I don’t normally make much of a to-do about Advent, Christmas, or other holidays in the so-called “Christian Year”. My Reformed tradition (commonly called “Calvinistic”) seeks to limit its observances to what can be found or deduced by “good and necessary consequence” therefrom. However, I’ll nod away from the Puritan branch of the family towards the Swiss, and note with the Second Helvetic Confession (1564), that those holidays focused on the events of Christ’s life, are in themselves indifferent, if not made binding on the consciences of believers.
The Advent tradition calls on Christians to focus on prophecy, both that related to his first coming as Messiah of Israel, and his second, in which he will judge the living and the dead.

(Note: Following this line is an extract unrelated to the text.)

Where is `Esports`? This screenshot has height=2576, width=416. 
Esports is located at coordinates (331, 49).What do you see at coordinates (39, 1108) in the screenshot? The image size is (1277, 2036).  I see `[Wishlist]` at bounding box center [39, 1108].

Hence, after an adult Sunday School class that went through Samuel and Kings, the Advent text on which I am now meditating is Matthew One, with all of its begats and Old Testament names (after the Greek Septuagint, for those who don’t recognize King James’ Ezekias and Hezekiah as the same man).

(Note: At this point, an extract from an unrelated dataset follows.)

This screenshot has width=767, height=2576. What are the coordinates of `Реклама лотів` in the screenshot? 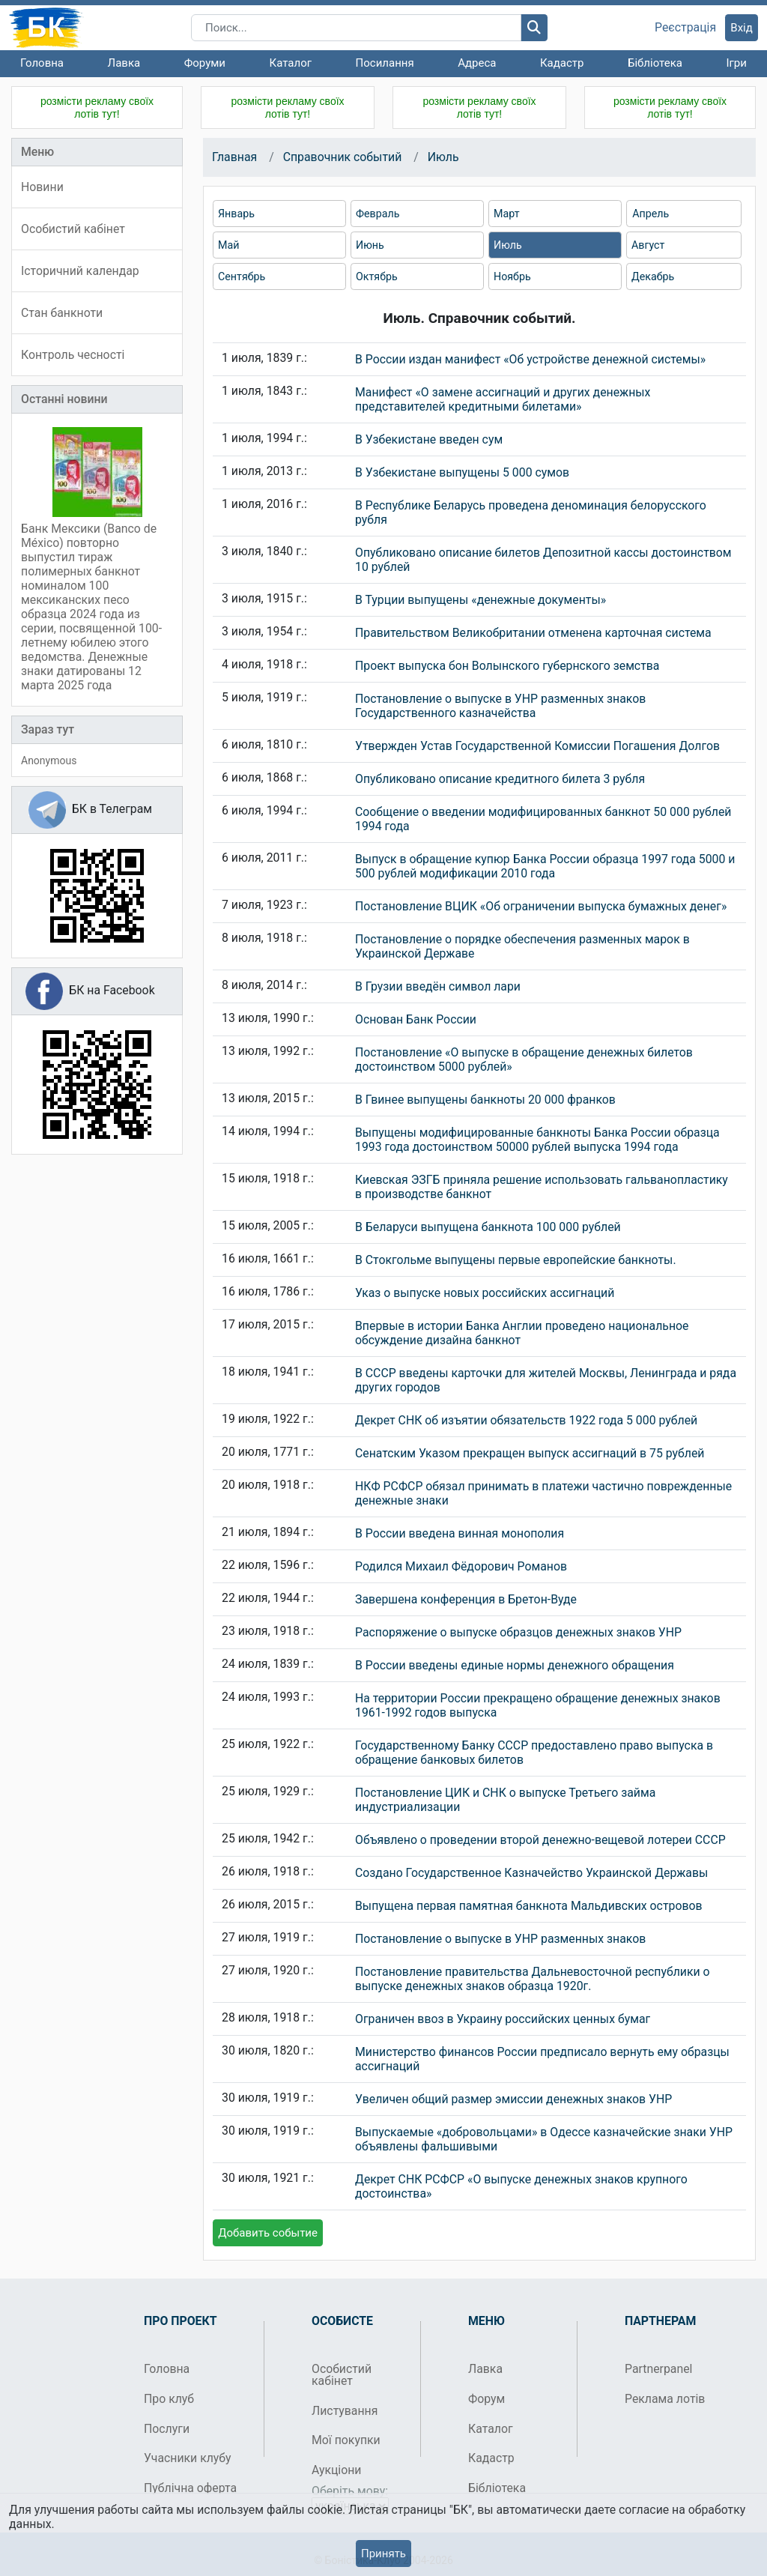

Jesus came and freely owned himself kinsman to Abraham and Isaac, who prevaricated with the Egyptian Pharaoh and the Philistine Abimelech out of cowardice; with Jacob who defrauded his brother Esau; with Judah who committed incest with his daughter-in-law Tamar while thinking he was just finding a prostitute; with the fallen woman Rahab and proselyte Ruth; with adulterous King David; with backsliding Solomon, who despite all his God-given wisdom, allowed his foreign wives to lead him into coldness towards his own God; and all those unworthy descendants of David who ignored or persecuted the prophets, and thus got their people conquered and exiled to Babylon.
Yet, the letter to the Hebrews tells us, Jesus is not ashamed to call them brethren—despite all their issues, failures, and baggage. It is for them, and us, that he became man, worked righteousness, suffered death on the cross, and rose from the dead on the Third Day. So, if the sinless Son of God is not ashamed to call the likes of Judah, Rahab, Manasseh, and Amon kinsmen, there may be hope for issues-ridden people like you and me.
Have a joyful Advent and Christmas season!